Each line of the records below needs repeating exactly. Skip the pictures.
#### Record extracts ####
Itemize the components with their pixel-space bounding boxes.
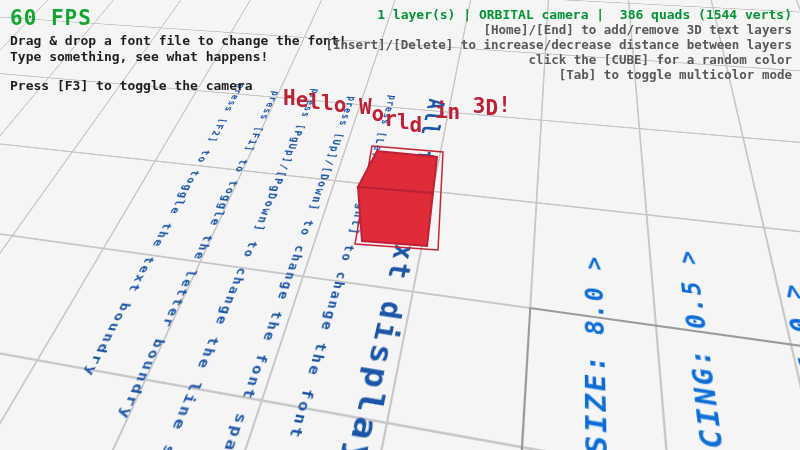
camera-toggle-hint: Press [F3] to toggle the camera bbox=[10, 78, 253, 93]
wavy-hello-text: Hello World in 3D! bbox=[283, 86, 511, 110]
fps-counter: 60 FPS bbox=[10, 6, 92, 30]
instruction-drag-drop: Drag & drop a font file to change the fo… bbox=[10, 33, 347, 48]
right-hint-block: 1 layer(s) | ORBITAL camera | 386 quads … bbox=[325, 7, 792, 82]
render-stats: 1 layer(s) | ORBITAL camera | 386 quads … bbox=[325, 7, 792, 22]
app-window: All the text displayed here is, in 3D pr… bbox=[0, 0, 800, 450]
hint-cube-color: click the [CUBE] for a random color bbox=[325, 52, 792, 67]
hint-multicolor: [Tab] to toggle multicolor mode bbox=[325, 67, 792, 82]
cube-front-face bbox=[358, 187, 433, 246]
hint-layers: [Home]/[End] to add/remove 3D text layer… bbox=[325, 22, 792, 37]
hint-layer-distance: [Insert]/[Delete] to increase/decrease d… bbox=[325, 37, 792, 52]
instruction-type: Type something, see what happens! bbox=[10, 49, 268, 64]
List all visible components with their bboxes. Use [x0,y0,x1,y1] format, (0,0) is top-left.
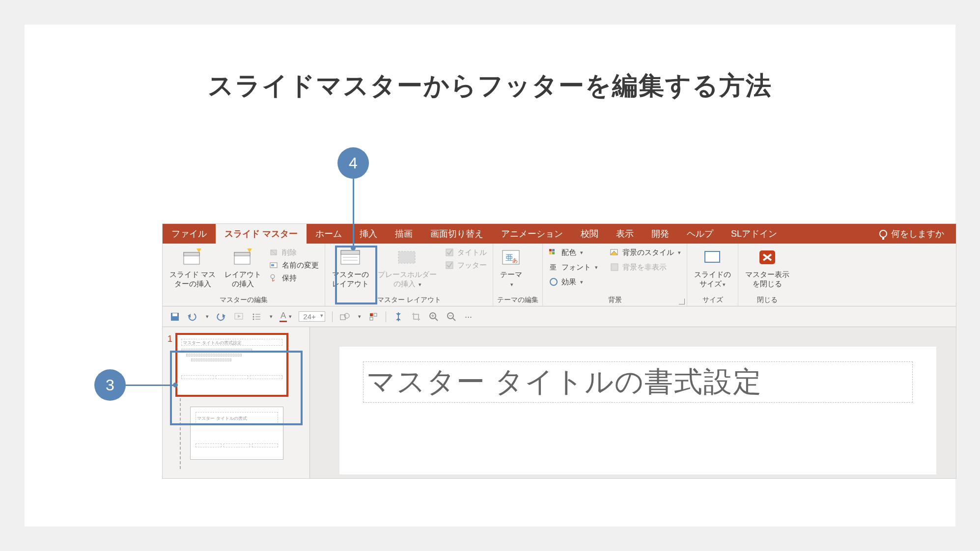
####
Exercise result
Itemize the components with their pixel-space bounding boxes.
camera-toggle-hint: Press [F3] to toggle the camera bbox=[10, 78, 253, 93]
wavy-hello-text: Hello World in 3D! bbox=[283, 86, 511, 110]
fps-counter: 60 FPS bbox=[10, 6, 92, 30]
instruction-drag-drop: Drag & drop a font file to change the fo… bbox=[10, 33, 347, 48]
right-hint-block: 1 layer(s) | ORBITAL camera | 386 quads … bbox=[325, 7, 792, 82]
render-stats: 1 layer(s) | ORBITAL camera | 386 quads … bbox=[325, 7, 792, 22]
app-window: All the text displayed here is, in 3D pr… bbox=[0, 0, 800, 450]
hint-cube-color: click the [CUBE] for a random color bbox=[325, 52, 792, 67]
hint-multicolor: [Tab] to toggle multicolor mode bbox=[325, 67, 792, 82]
cube-front-face bbox=[358, 187, 433, 246]
hint-layers: [Home]/[End] to add/remove 3D text layer… bbox=[325, 22, 792, 37]
hint-layer-distance: [Insert]/[Delete] to increase/decrease d… bbox=[325, 37, 792, 52]
instruction-type: Type something, see what happens! bbox=[10, 49, 268, 64]
List all visible components with their bboxes. Use [x0,y0,x1,y1] format, (0,0) is top-left.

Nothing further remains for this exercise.